### TASK INSTRUCTIONS
In the records below, begin at the line containing "wykraczający poza konieczny" and end at the line containing "niego płatności, w"; quote every line in that span exactly, including both boundary lines, and no others.

───

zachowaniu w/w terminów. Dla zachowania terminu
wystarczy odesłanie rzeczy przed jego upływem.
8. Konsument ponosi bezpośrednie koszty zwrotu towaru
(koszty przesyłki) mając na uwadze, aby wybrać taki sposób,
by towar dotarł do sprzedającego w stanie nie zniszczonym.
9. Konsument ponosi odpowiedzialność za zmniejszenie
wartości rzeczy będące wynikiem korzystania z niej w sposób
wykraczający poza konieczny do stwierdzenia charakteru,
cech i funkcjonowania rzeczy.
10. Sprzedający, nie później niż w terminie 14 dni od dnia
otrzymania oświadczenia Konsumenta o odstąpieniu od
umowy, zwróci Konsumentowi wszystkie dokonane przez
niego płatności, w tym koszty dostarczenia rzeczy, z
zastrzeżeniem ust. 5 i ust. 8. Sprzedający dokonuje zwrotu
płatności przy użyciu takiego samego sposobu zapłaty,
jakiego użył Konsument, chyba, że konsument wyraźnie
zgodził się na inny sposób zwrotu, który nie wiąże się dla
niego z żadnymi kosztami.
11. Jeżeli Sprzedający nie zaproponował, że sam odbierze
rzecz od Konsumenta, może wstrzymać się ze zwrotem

───

### RESPONSE FOR THIS EXERCISE
wykraczający poza konieczny do stwierdzenia charakteru,
cech i funkcjonowania rzeczy.
10. Sprzedający, nie później niż w terminie 14 dni od dnia
otrzymania oświadczenia Konsumenta o odstąpieniu od
umowy, zwróci Konsumentowi wszystkie dokonane przez
niego płatności, w tym koszty dostarczenia rzeczy, z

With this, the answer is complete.